SIMULATION RESULTS There are three types of frames for MPEG-4: intra-frame (I-frame), inter- frame (P-frame) and bidirectional-frame (B-frame). They constitute so called groups of pictures (GoPs). One GoP is the sequence of frames from an I-frame to (but not including) the next I-frame. A typical GoP pattern contains three P-frames and two B- frames interleaved between every two adjacent P-frames. An I-frame subsequence, which uses intra-coding without reference to other frames, varies very rapidly with scene changes. The bit rate for a P-frame subsequence increases rapidly at scene changes, whereas the traffic inside a scene is smooth. Since a B-frame adopts a bidirectional predictive coding scheme, B-frames can be accurately forecasted using an LMS predictor.
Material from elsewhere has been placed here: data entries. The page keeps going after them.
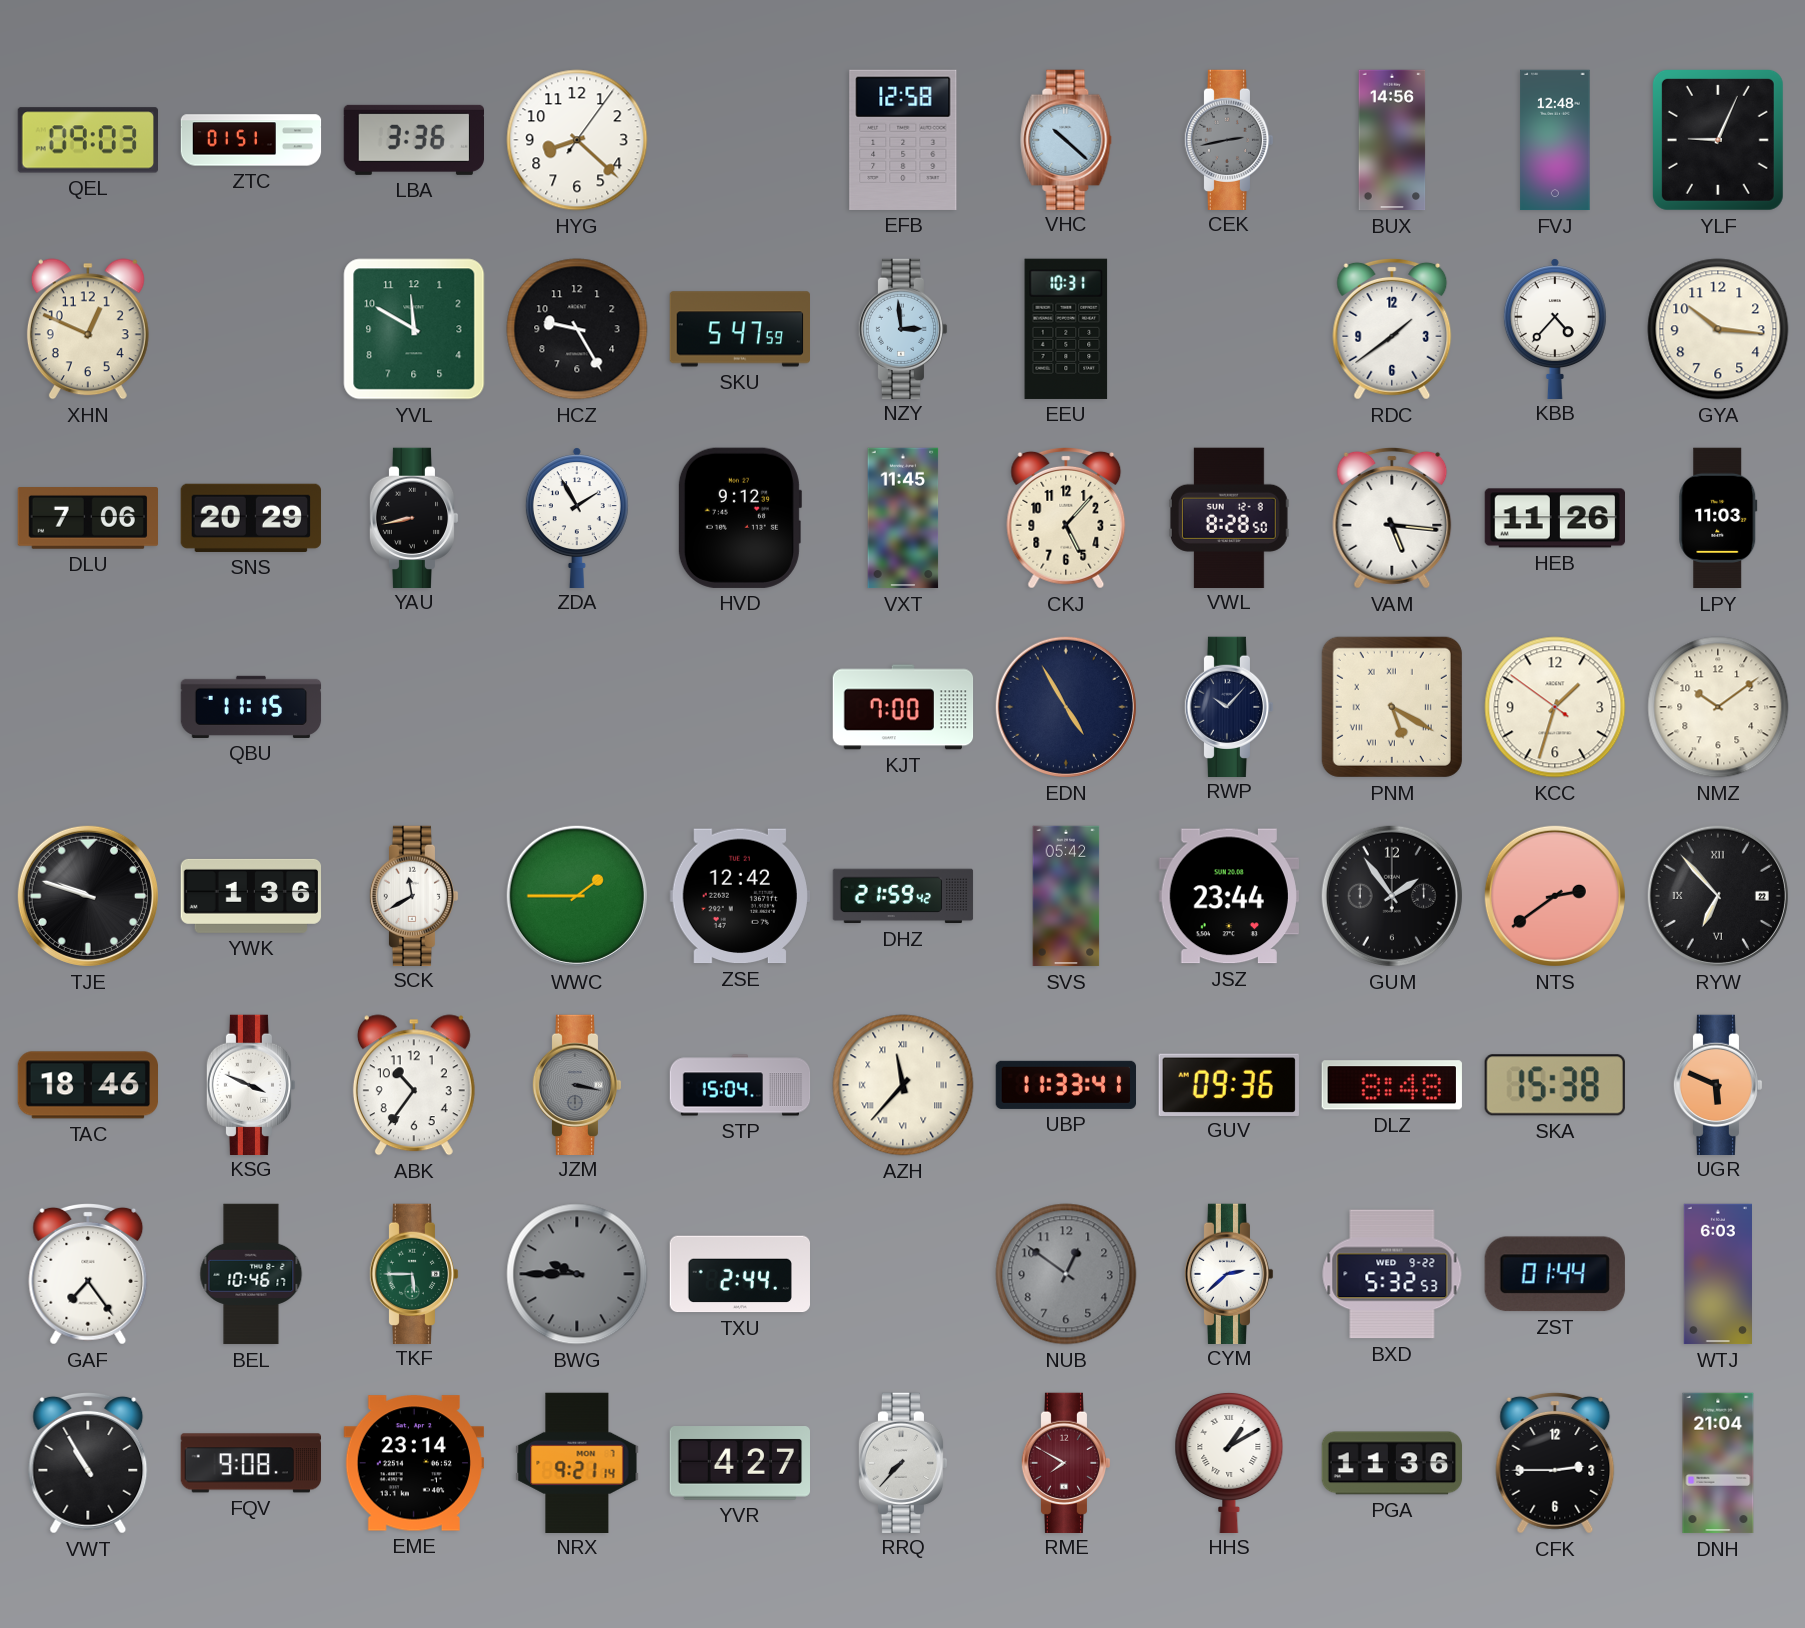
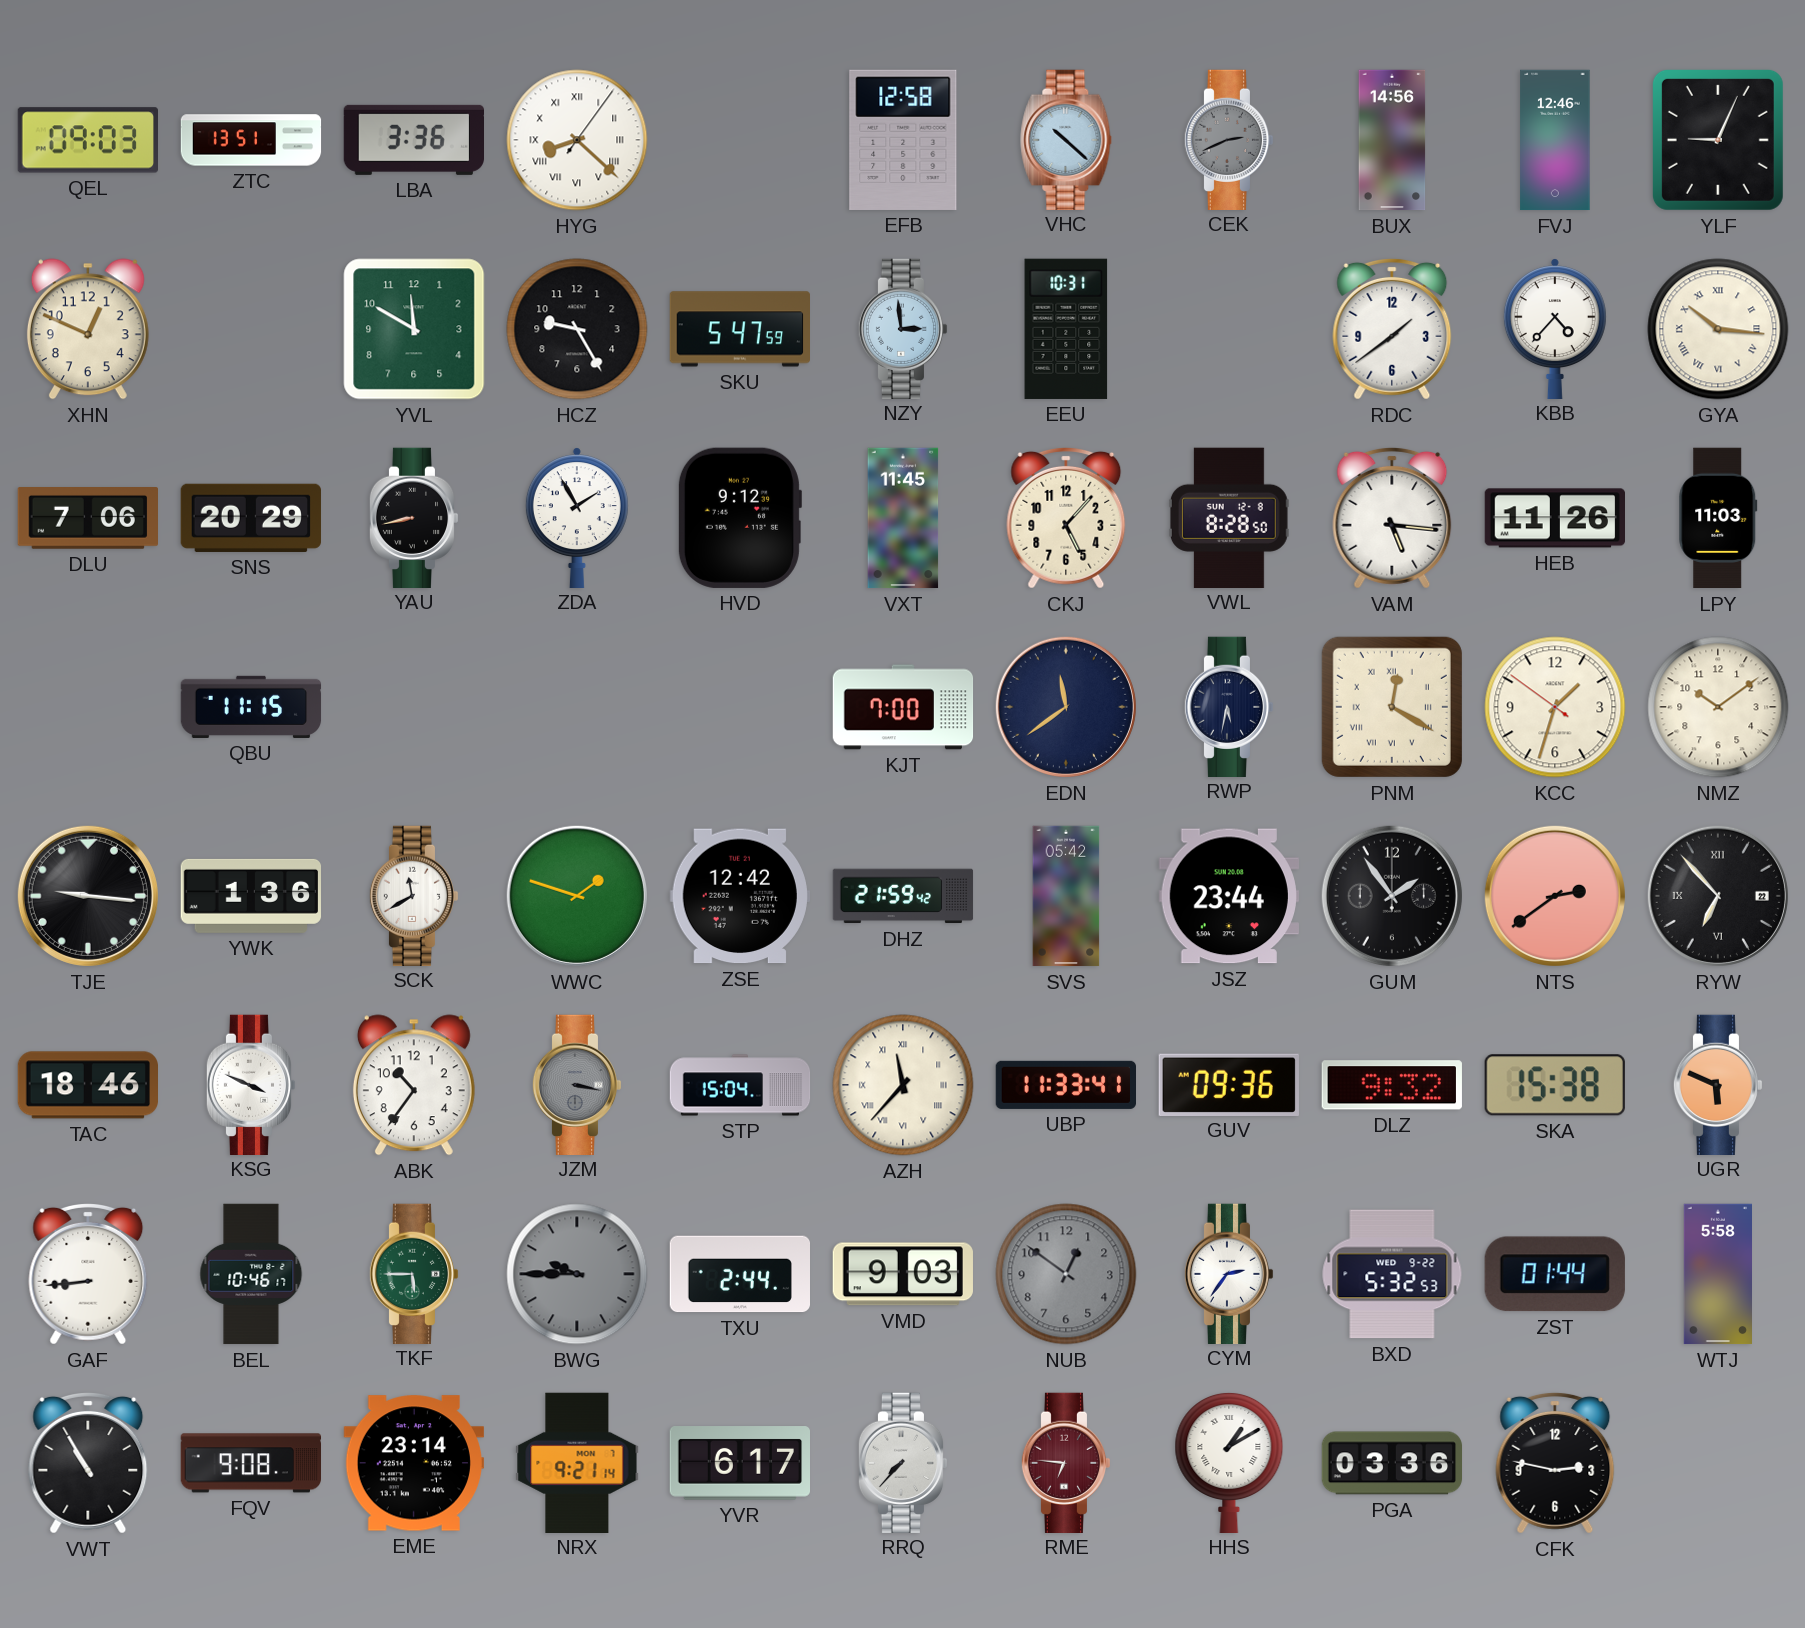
ZTC: 01:51 -> 13:51
HYG numerals: Arabic -> Roman
CEK: 2:43 -> 2:41
FVJ: 12:48 -> 12:46
GYA numerals: Arabic -> Roman
EDN: 4:55 -> 11:39
RWP: 10:07 -> 5:32
PNM: 5:20 -> 12:20
TJE: 9:48 -> 9:16
WWC: 1:45 -> 1:48
DLZ: 8:48 -> 9:32
GAF: 7:24 -> 8:44
VMD: none -> 9:03
CYM: 2:38 -> 2:36
WTJ: 6:03 -> 5:58
YVR: 4:27 -> 6:17
RME: 7:50 -> 6:46
PGA: 11:36 -> 03:36
CFK: 2:45 -> 2:47
DNH: 21:04 -> none
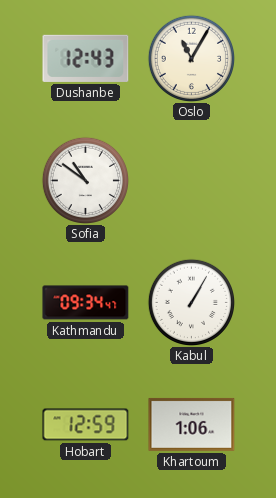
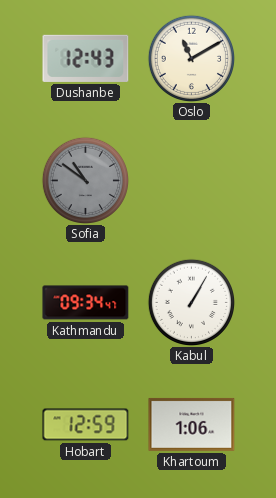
Oslo: 11:05 -> 11:10
Sofia dial: white -> grey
Channel Utilization (Comparisons) In practice, the peak rate and the average bandwidth are not available to a real-time VBR video in advance. They are used only for the purpose of comparison. The SCADBA scheme has the best channel utilization, while the scheme of allocating peak rate has the worst channel utilization. The latter has the best video quality, almost a half of bandwidth is wasted. The cost is too high. SCADBA scheme has the best channel utilization, since the VSSNLMS predictor can increase accuracy of prediction, especially when scene changes occur.

C. Buffer Usage and Data Loss (Comparisons) The buffer usages of the SCADBA scheme, the scheme of allocating peak rate, and the scheme of allocating average bandwidth. The buffer usage of the SCADBA scheme is much better than that of the scheme of allocating average bandwidth. As expected, the buffer usage of the scheme of requesting peak rate is zero. The SCADBA scheme has the lowest average loss rate, which means that it can provide better video quality than the others for the same buffer capacity.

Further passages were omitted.